> TASK GOAL
Restate every record exactly as it is written, while omitting the pictures it holds.

Transcribed page contents

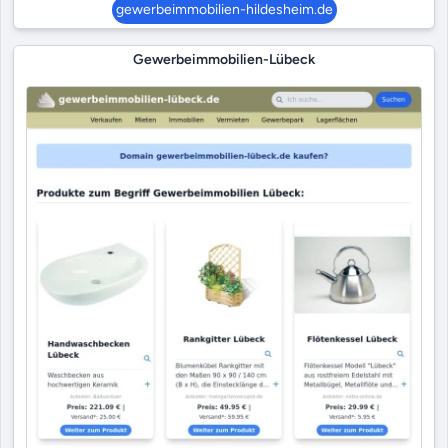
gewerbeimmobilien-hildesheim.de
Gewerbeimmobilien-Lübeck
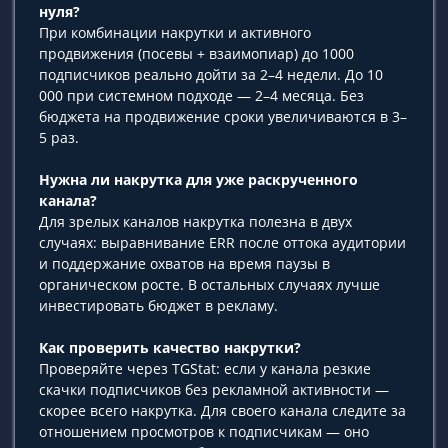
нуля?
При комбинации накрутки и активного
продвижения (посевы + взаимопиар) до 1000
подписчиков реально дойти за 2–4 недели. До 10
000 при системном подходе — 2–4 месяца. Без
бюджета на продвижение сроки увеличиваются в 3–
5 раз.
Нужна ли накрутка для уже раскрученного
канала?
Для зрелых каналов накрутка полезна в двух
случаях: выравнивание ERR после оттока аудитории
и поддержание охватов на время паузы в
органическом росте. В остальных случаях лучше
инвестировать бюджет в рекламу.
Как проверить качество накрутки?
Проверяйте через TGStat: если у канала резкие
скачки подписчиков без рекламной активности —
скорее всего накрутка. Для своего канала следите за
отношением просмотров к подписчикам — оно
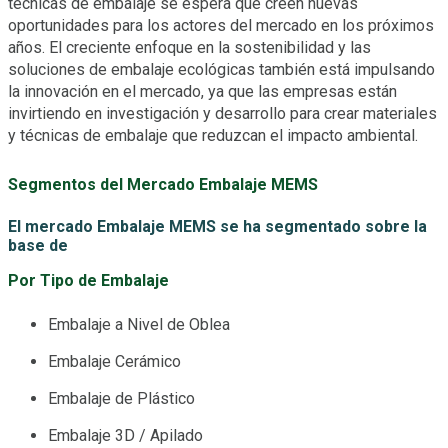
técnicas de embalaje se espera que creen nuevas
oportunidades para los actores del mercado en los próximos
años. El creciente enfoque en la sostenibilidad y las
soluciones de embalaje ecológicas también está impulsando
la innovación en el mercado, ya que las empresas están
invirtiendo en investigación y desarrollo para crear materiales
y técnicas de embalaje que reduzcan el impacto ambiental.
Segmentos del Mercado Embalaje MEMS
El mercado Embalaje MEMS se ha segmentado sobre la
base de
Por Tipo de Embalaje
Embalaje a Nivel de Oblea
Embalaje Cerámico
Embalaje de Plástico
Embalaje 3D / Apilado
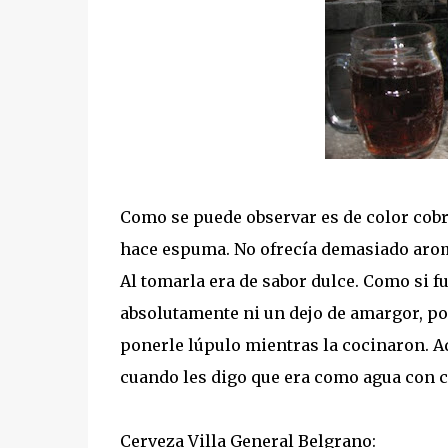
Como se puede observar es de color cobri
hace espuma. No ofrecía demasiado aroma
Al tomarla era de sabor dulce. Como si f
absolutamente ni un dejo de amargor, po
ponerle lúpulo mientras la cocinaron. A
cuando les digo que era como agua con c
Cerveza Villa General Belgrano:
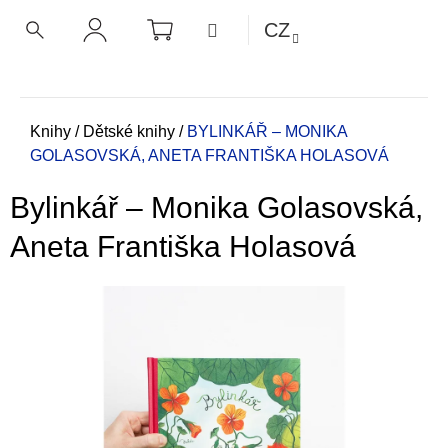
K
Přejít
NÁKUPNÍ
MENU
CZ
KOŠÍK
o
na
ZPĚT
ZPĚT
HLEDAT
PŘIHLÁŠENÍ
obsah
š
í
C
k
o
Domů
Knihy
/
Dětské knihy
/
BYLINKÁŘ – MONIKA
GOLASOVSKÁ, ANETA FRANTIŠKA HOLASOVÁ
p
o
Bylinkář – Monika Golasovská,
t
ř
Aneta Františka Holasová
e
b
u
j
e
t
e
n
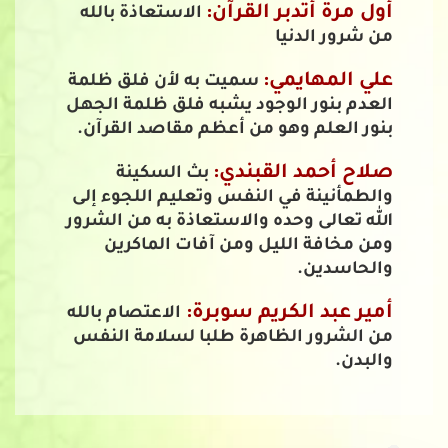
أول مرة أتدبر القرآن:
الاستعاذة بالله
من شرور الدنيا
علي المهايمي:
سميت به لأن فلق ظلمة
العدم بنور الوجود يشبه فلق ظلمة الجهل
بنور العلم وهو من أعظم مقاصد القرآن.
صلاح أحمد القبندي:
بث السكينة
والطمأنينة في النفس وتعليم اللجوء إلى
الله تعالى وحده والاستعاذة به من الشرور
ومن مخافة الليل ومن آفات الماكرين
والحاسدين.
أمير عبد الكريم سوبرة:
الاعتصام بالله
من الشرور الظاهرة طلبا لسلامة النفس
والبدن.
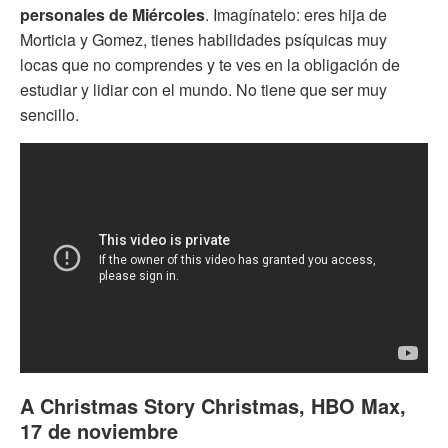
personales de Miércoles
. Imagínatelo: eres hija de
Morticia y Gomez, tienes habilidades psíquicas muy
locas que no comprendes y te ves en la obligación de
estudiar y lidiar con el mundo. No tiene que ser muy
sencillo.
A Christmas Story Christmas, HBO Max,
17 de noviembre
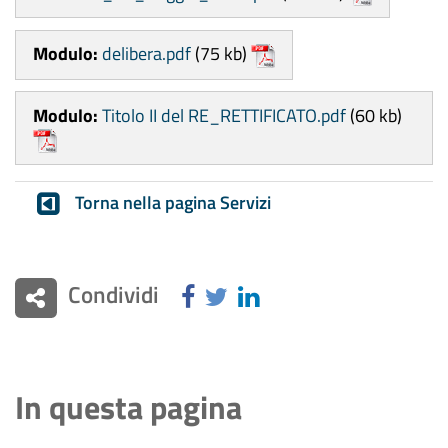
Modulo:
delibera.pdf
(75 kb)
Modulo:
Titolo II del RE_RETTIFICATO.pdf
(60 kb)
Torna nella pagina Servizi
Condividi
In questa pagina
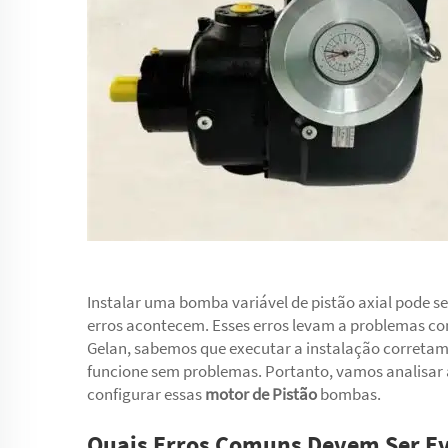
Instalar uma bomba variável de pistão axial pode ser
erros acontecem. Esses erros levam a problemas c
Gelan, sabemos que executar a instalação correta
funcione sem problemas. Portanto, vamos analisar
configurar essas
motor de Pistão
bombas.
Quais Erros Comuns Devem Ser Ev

> EXERCISE OUTPUT
gewerbeimmobilien-hildesheim.de
Gewerbeimmobilien-Lübeck
нуля?
При комбинации накрутки и активного
продвижения (посевы + взаимопиар) до 1000
подписчиков реально дойти за 2–4 недели. До 10
000 при системном подходе — 2–4 месяца. Без
бюджета на продвижение сроки увеличиваются в 3–
5 раз.
Нужна ли накрутка для уже раскрученного
канала?
Для зрелых каналов накрутка полезна в двух
случаях: выравнивание ERR после оттока аудитории
и поддержание охватов на время паузы в
органическом росте. В остальных случаях лучше
инвестировать бюджет в рекламу.
Как проверить качество накрутки?
Проверяйте через TGStat: если у канала резкие
скачки подписчиков без рекламной активности —
скорее всего накрутка. Для своего канала следите за
отношением просмотров к подписчикам — оно
técnicas de embalaje se espera que creen nuevas
oportunidades para los actores del mercado en los próximos
años. El creciente enfoque en la sostenibilidad y las
soluciones de embalaje ecológicas también está impulsando
la innovación en el mercado, ya que las empresas están
invirtiendo en investigación y desarrollo para crear materiales
y técnicas de embalaje que reduzcan el impacto ambiental.
Segmentos del Mercado Embalaje MEMS
El mercado Embalaje MEMS se ha segmentado sobre la
base de
Por Tipo de Embalaje
Embalaje a Nivel de Oblea
Embalaje Cerámico
Embalaje de Plástico
Embalaje 3D / Apilado
Como se puede observar es de color cobri
hace espuma. No ofrecía demasiado aroma
Al tomarla era de sabor dulce. Como si f
absolutamente ni un dejo de amargor, po
ponerle lúpulo mientras la cocinaron. A
cuando les digo que era como agua con c
Cerveza Villa General Belgrano:
K
Přejít
NÁKUPNÍ
MENU
CZ
KOŠÍK
o
na
ZPĚT
ZPĚT
HLEDAT
PŘIHLÁŠENÍ
obsah
š
í
C
k
o
Domů
Knihy
/
Dětské knihy
/
BYLINKÁŘ – MONIKA
GOLASOVSKÁ, ANETA FRANTIŠKA HOLASOVÁ
p
o
Bylinkář – Monika Golasovská,
t
ř
Aneta Františka Holasová
e
b
u
j
e
t
e
n
أول مرة أتدبر القرآن:
الاستعاذة بالله
من شرور الدنيا
علي المهايمي:
سميت به لأن فلق ظلمة
العدم بنور الوجود يشبه فلق ظلمة الجهل
بنور العلم وهو من أعظم مقاصد القرآن.
صلاح أحمد القبندي:
بث السكينة
والطمأنينة في النفس وتعليم اللجوء إلى
الله تعالى وحده والاستعاذة به من الشرور
ومن مخافة الليل ومن آفات الماكرين
والحاسدين.
أمير عبد الكريم سوبرة:
الاعتصام بالله
من الشرور الظاهرة طلبا لسلامة النفس
والبدن.
personales de Miércoles
. Imagínatelo: eres hija de
Morticia y Gomez, tienes habilidades psíquicas muy
locas que no comprendes y te ves en la obligación de
estudiar y lidiar con el mundo. No tiene que ser muy
sencillo.
A Christmas Story Christmas, HBO Max,
17 de noviembre
Modulo:
delibera.pdf
(75 kb)
Modulo:
Titolo II del RE_RETTIFICATO.pdf
(60 kb)
Torna nella pagina Servizi
Condividi
In questa pagina
Instalar uma bomba variável de pistão axial pode ser
erros acontecem. Esses erros levam a problemas c
Gelan, sabemos que executar a instalação correta
funcione sem problemas. Portanto, vamos analisar
configurar essas
motor de Pistão
bombas.
Quais Erros Comuns Devem Ser Ev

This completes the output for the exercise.